Using the data below, report how many lines hold the word "knob". Include nothing else in the reply.

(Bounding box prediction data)
-*-

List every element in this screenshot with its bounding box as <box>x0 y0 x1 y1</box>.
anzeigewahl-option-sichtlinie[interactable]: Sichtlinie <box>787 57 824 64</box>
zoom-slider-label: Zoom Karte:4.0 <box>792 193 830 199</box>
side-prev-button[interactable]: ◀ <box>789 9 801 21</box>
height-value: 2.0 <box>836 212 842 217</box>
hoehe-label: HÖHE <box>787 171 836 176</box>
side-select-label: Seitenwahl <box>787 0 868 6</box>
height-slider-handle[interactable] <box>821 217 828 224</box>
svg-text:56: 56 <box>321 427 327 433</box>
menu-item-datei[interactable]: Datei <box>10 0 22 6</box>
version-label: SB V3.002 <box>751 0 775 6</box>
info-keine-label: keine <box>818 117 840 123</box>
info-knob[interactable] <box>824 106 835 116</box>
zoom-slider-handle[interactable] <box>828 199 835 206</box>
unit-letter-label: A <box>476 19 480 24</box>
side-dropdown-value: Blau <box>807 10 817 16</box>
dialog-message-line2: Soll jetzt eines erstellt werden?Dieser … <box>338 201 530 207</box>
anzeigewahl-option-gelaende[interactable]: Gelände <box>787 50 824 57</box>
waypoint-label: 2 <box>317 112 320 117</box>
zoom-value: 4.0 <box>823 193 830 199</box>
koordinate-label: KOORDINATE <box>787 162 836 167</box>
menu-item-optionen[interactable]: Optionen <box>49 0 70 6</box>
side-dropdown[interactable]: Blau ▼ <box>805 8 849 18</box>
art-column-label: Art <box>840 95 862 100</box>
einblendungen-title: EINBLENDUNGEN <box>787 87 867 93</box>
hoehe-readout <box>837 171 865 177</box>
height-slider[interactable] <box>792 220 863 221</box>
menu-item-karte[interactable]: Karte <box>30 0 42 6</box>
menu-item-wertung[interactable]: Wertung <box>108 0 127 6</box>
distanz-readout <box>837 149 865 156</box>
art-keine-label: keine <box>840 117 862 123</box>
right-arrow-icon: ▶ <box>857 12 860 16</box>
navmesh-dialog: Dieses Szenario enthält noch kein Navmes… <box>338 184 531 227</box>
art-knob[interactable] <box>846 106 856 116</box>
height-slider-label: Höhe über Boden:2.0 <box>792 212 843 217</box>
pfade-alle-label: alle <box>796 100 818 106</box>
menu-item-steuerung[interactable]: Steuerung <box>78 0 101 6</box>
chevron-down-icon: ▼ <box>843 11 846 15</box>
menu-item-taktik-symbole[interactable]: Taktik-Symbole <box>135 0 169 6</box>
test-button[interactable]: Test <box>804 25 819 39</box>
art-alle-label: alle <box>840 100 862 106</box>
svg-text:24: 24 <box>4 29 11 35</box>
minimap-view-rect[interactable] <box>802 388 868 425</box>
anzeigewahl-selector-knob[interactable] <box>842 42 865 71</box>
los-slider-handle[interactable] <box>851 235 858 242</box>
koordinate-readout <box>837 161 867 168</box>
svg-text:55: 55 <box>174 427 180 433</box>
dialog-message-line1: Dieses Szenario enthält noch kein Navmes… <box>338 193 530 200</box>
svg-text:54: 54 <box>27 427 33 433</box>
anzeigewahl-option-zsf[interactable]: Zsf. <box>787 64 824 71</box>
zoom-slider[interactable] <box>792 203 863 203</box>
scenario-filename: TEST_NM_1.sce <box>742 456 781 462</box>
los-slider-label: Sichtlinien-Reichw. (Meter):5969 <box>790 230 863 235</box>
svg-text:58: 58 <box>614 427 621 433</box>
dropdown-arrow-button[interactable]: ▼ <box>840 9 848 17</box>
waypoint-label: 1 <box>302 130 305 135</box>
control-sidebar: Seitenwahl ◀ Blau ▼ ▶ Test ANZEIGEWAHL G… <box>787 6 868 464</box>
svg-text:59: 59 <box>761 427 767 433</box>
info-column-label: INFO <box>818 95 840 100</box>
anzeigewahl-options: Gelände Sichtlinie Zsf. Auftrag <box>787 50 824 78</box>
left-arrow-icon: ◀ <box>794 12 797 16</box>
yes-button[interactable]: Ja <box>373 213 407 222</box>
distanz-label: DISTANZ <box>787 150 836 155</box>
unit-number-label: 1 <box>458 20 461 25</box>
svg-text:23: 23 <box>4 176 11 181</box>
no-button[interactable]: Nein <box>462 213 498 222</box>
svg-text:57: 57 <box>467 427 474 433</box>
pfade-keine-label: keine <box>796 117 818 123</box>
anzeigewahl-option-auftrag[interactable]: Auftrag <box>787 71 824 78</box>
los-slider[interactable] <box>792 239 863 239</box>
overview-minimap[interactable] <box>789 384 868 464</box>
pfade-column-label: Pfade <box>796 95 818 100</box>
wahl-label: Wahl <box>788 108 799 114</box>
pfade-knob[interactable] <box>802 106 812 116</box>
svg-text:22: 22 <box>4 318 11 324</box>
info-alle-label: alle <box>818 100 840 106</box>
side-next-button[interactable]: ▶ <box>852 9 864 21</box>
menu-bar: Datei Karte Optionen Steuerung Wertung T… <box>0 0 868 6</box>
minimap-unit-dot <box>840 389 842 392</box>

-*-

● THE COMPLETED TASK
4